前两天邱珍和佟越一同去应酬,对方需求量大,价格却压得极低,不仅低于市场价格,还低于他们的成本价,低得离谱。
佟越面上不动声色,委婉回绝了这笔生意,表面功夫做得足,谁知她上厕所的功夫,在厕所听见那边儿一起跟来的助理在厕所打电话。
查到了?确定乱价了?
行,有证据就好办了。
然后就那人就冲水走人了,就这两局,邱珍听得是提心吊胆,怎么想都觉得不对劲儿。
佟越睁眼,谁乱价,我们?他脑子被狗啃了还是你脑子被狗啃了?
邱珍脑子没有被狗啃,公司的账没有比她更清楚了,可跟着佟越后边做事这么些年,他招惹过的那些臭鱼烂虾比什么都难缠。
说不定这回也是
坏事儿就不能想,一想就来。
佟越仍旧是那副慵懒闲散的样子,邱珍坐在对面没说话,忽然,办公室的门被径直推开。
而后进来几个穿着制服的人。
时月在底下盯着人上货,忽然大门有人按喇叭,黑色轿车上下来几个人,看也没看他,径直朝楼上去了,一副来者不善的模样。
他心里咯噔一下,出什么事了?
那几人上了电梯,消失在视野里,时月才回过神来,一侧眼,见那搬货的人神色怪异的盯着那几个人离开的方向。
时月叫了好几声,那人才应声,别看了,做好自己的事。
这趟车走了之后,下一趟车要十分钟后,时月本想上楼看看出了什么事,不料那几人就乘电梯下来了。
离得近了,时月这才看清深色制服上挂着牌儿,写着市场监管。
还没等到办公室门口,公司群就发了公告,公司停业整顿一周。
这事儿一出,公司里的人可谓是人心惶惶,纷纷议论猜测,是不是公司要黄了。
各部门紧急开会,邱姐急得牙疼,匆匆和时月说了句到点你自己下班,我们一时半会儿散不了就走了。
几个部门主管神色匆匆走了,剩下时月一个人站在空荡的办公室里茫然四顾。
妈呀不会真的要黄了吧?
他才上班几天呀!这么快就要失业了吗?!
因为停业整改,所有的货暂时不能装车运出,时月也就闲下来了,在办公室里坐了一下午。
到了下班时间,时月没急着走,又坐了十分钟,见那边会议室的门没有要开的迹象,丧着脸背着包下班了。

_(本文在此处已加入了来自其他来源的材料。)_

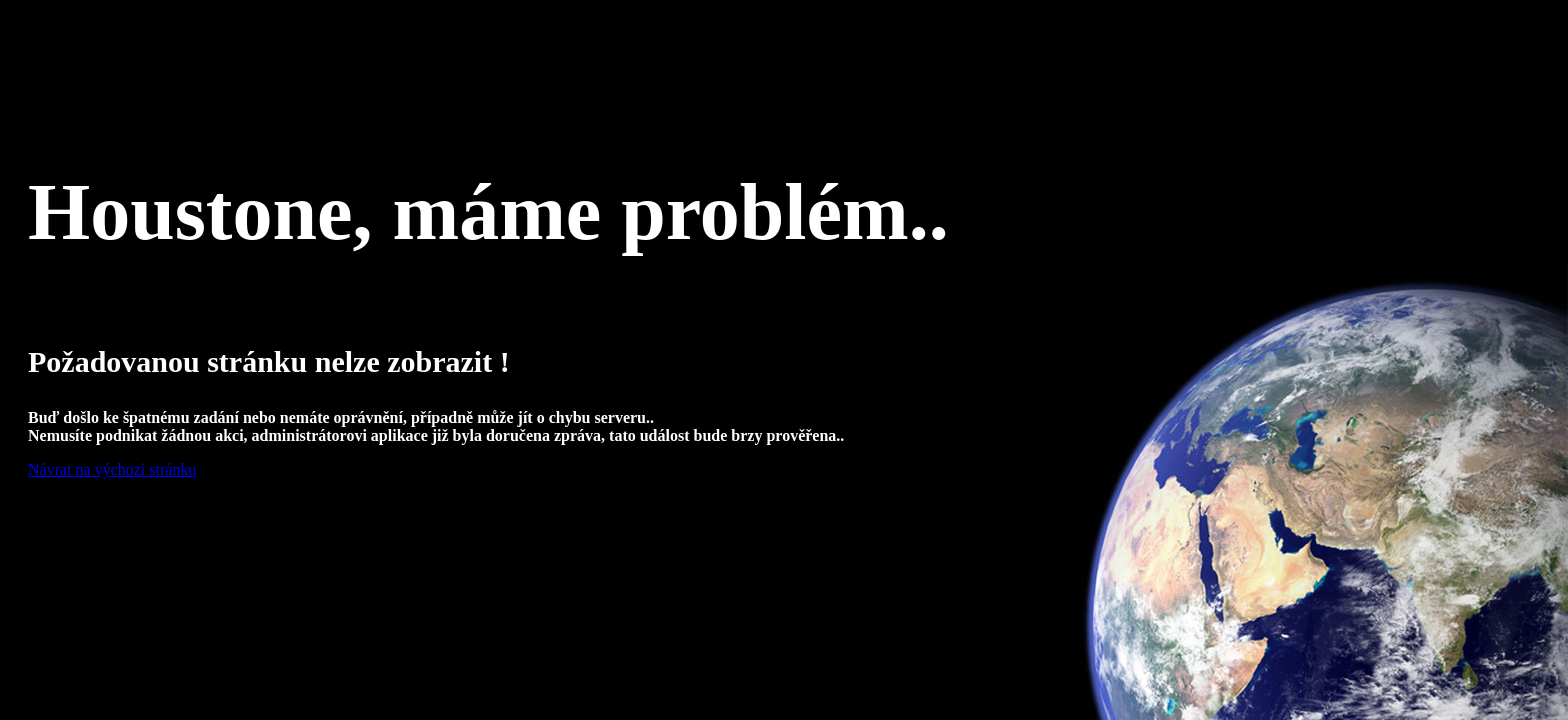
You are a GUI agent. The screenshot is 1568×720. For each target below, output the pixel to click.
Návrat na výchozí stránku (112, 469)
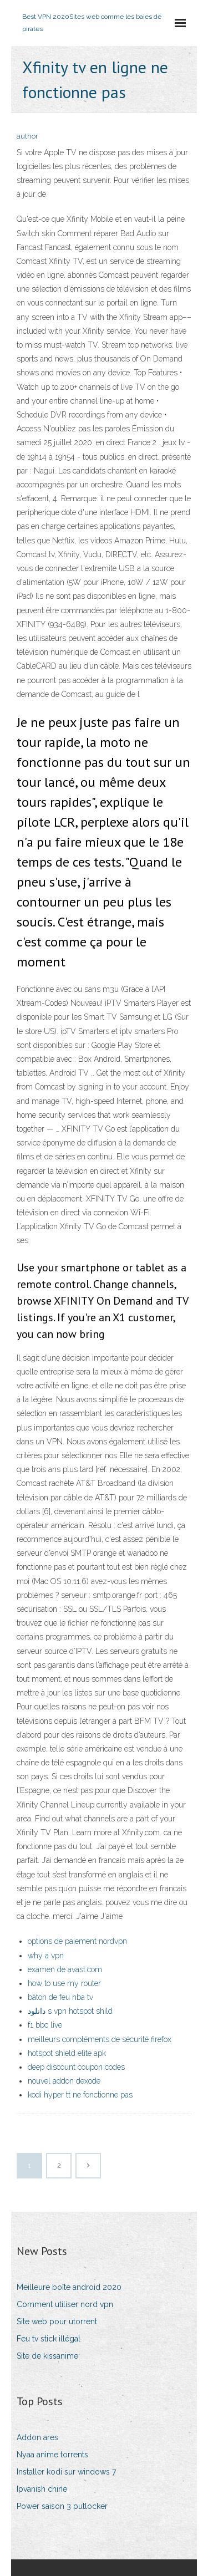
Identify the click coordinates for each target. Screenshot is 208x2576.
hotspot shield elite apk (67, 2053)
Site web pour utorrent (57, 2321)
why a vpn (46, 1955)
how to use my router (64, 1983)
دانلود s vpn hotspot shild (70, 2011)
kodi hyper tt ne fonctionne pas (80, 2094)
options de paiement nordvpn (77, 1941)
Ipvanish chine (42, 2489)
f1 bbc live (45, 2024)
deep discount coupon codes (76, 2067)
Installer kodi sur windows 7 (66, 2471)
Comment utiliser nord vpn (65, 2304)
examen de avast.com (65, 1969)
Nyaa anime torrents (52, 2454)
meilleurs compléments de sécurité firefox (99, 2039)
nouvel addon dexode (64, 2080)
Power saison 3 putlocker (62, 2506)
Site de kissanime (47, 2355)
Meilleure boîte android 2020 (69, 2287)
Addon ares (37, 2437)
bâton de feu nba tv (60, 1997)
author (27, 136)
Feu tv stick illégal (48, 2338)
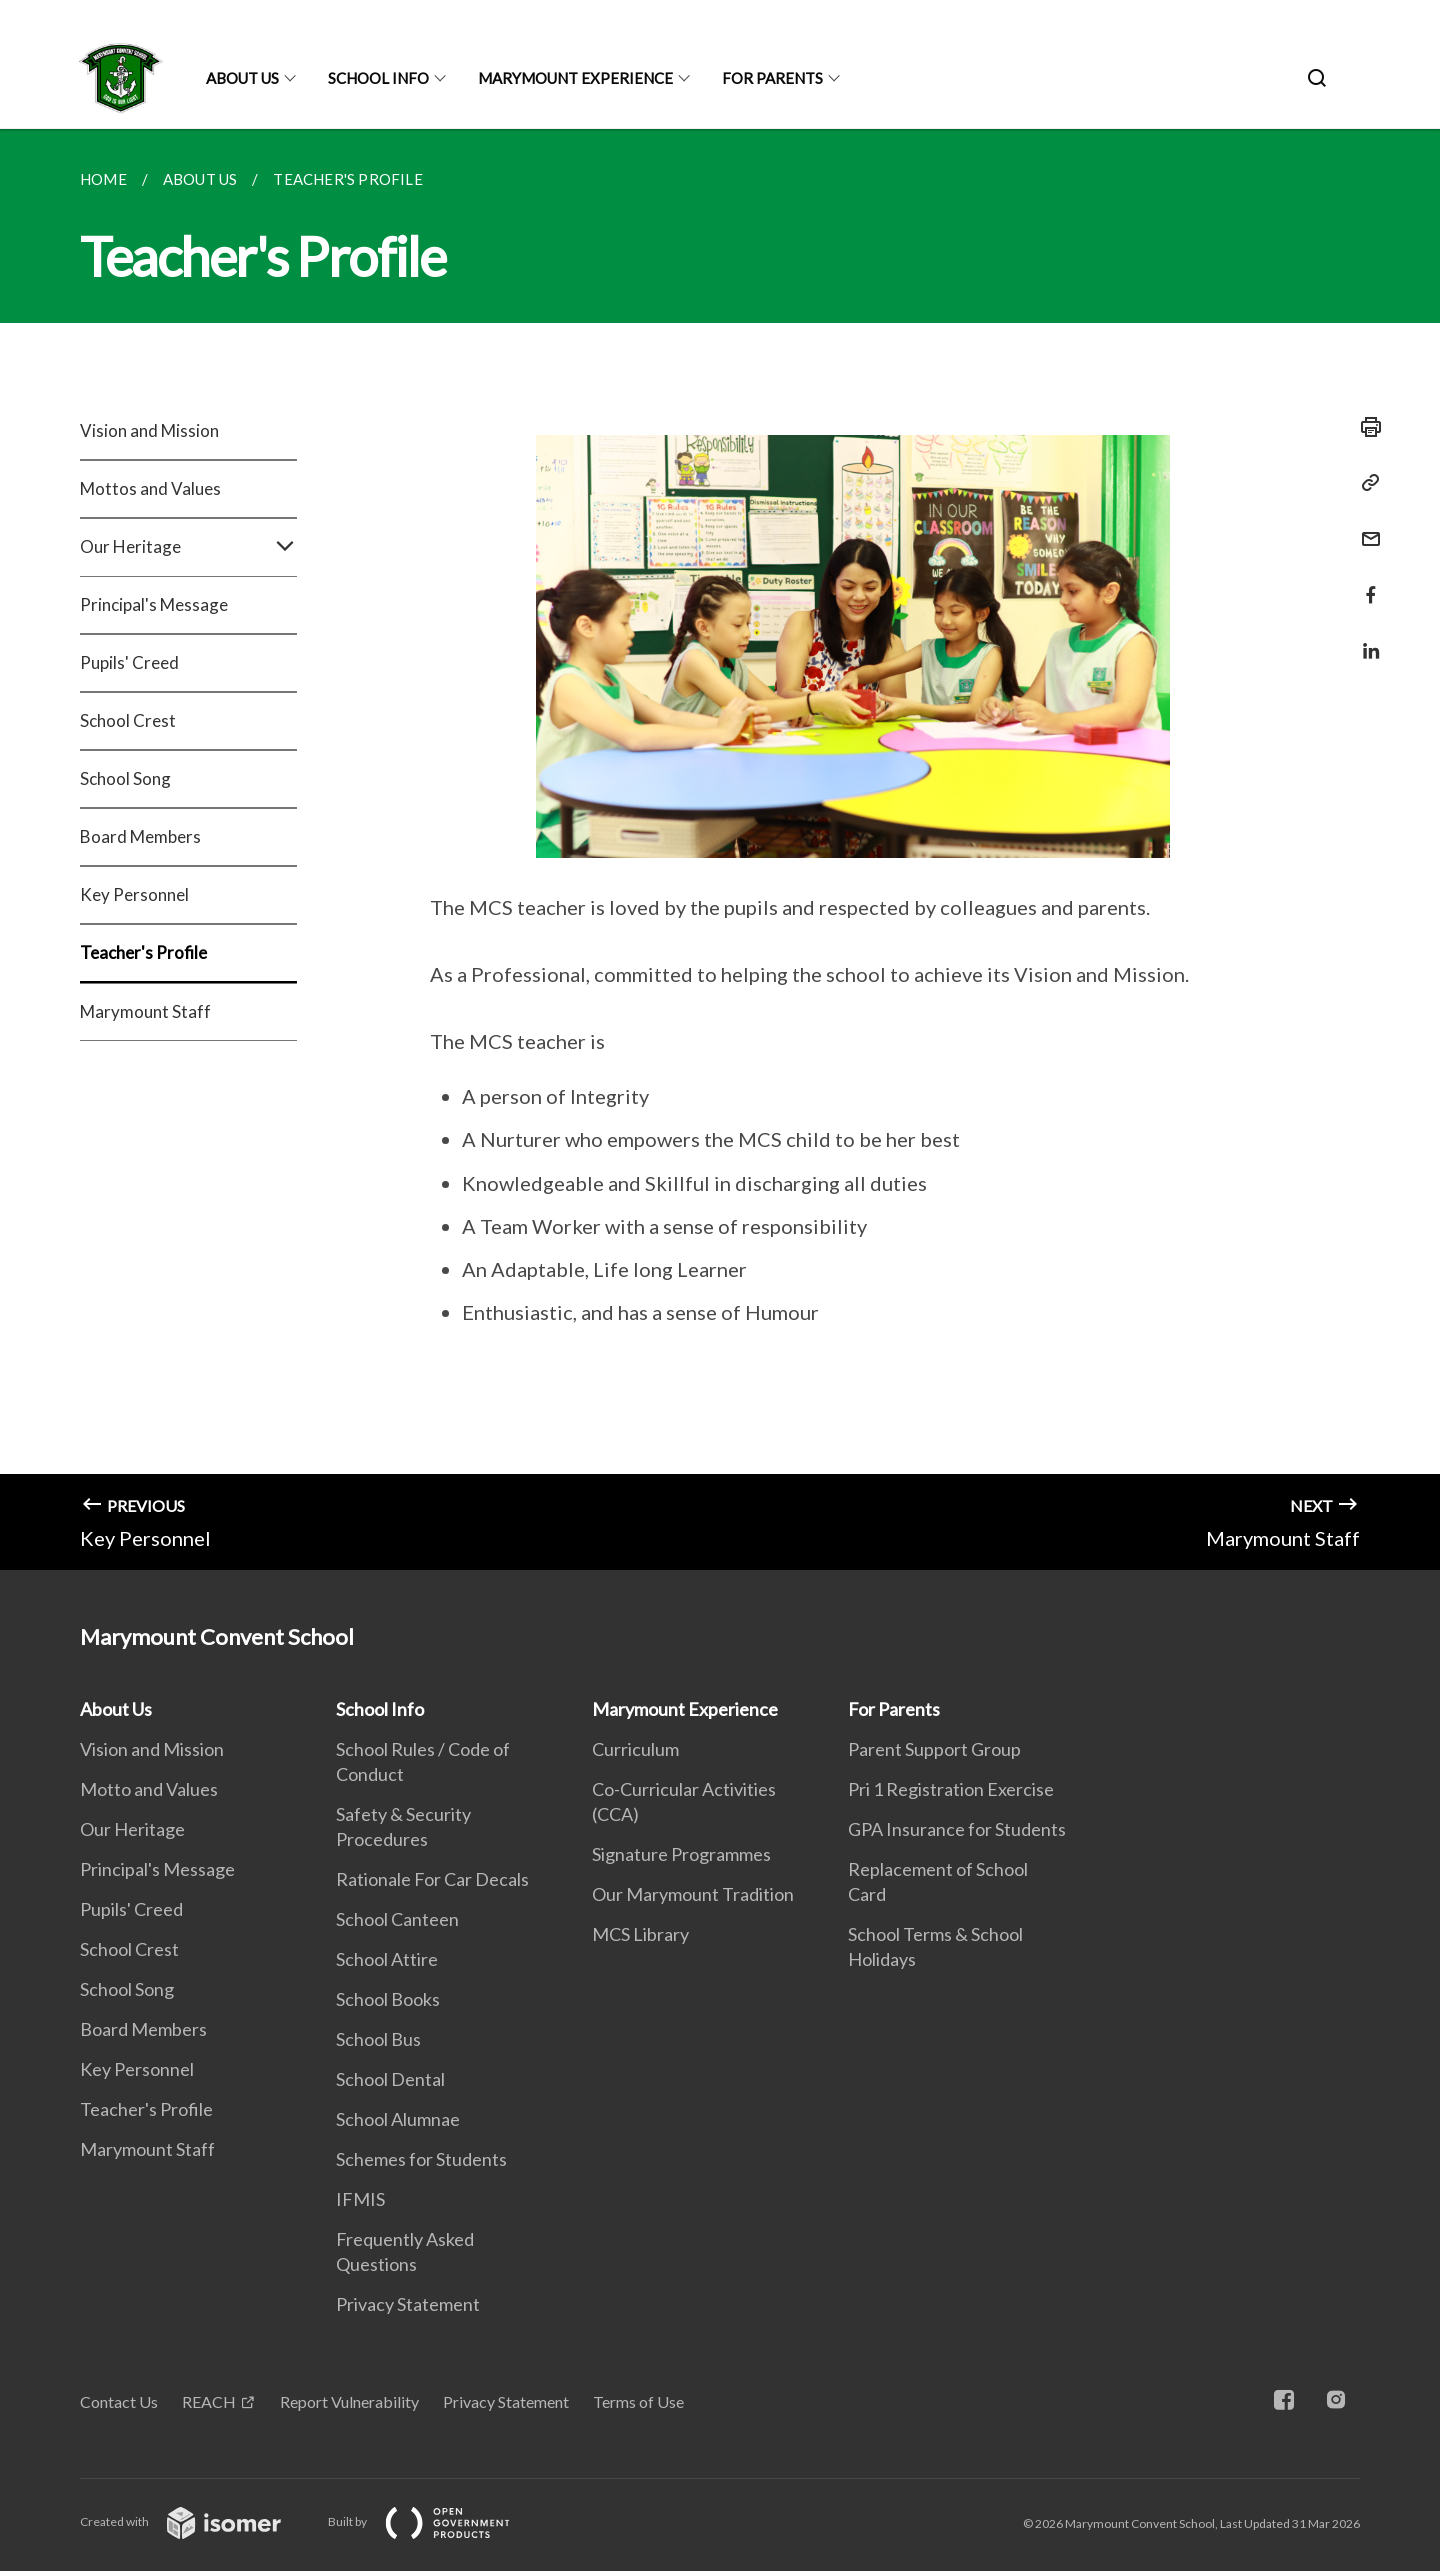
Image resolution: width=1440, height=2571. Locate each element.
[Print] (1365, 427)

他踱步走出公司大门,眼底怀着希冀探望门外,看见那辆绿皮出租车后,希望的亮光一下就熄了。
牧野没声没响地,已经走了三天了。
也不知道事情办完了没。
说是很快就回来的
时月站在门口没动,低下头来,发泄似的踩了一脚地上的枯叶子,发出嘎吱嘎吱的声音。
他深吸了口气,抬脚朝出租车走去。
回了家,时月打电话给送餐的那家店,说今天晚上不用送餐了,他想自己在家随便做点。
徐意那边接了电话,眉梢一挑,挂了电话后转头就给牧野那头去了电话。
时月还不知道自己被卖了,刚拿出挂面,想着自己煮点面呢,手机就响了。
他赶忙在围裙上擦干手,拿出手机一看,心跳得快了。
喂?时月觉得自己嗓子有点紧。
怎么不让徐意送餐,是不是不舒服?牧野那头很吵,听着哗啦啦响,像是下雨了。
时月明白了,这是牧野那位开饭店的朋友告了他的状,牧野才这个时候打电话来兴师问罪。
你这两天怎么不发消息不打电话給我了哥。他想也没想,把这两天惦记的事儿问了出来。
牧野似乎顿了顿,过了两秒他才说:事情多,没空拿手机。
哦,那现在怎么有时间管我不吃饭还是不舒服了。
时月嗫喏着,想问他什么时候回来,围裙都捏皱了,这话也没问得出来。
牧野那头吵得很,声音嘈杂刺耳,为了能早点回去,他几乎没有歇下过,确实忙得没空看手机。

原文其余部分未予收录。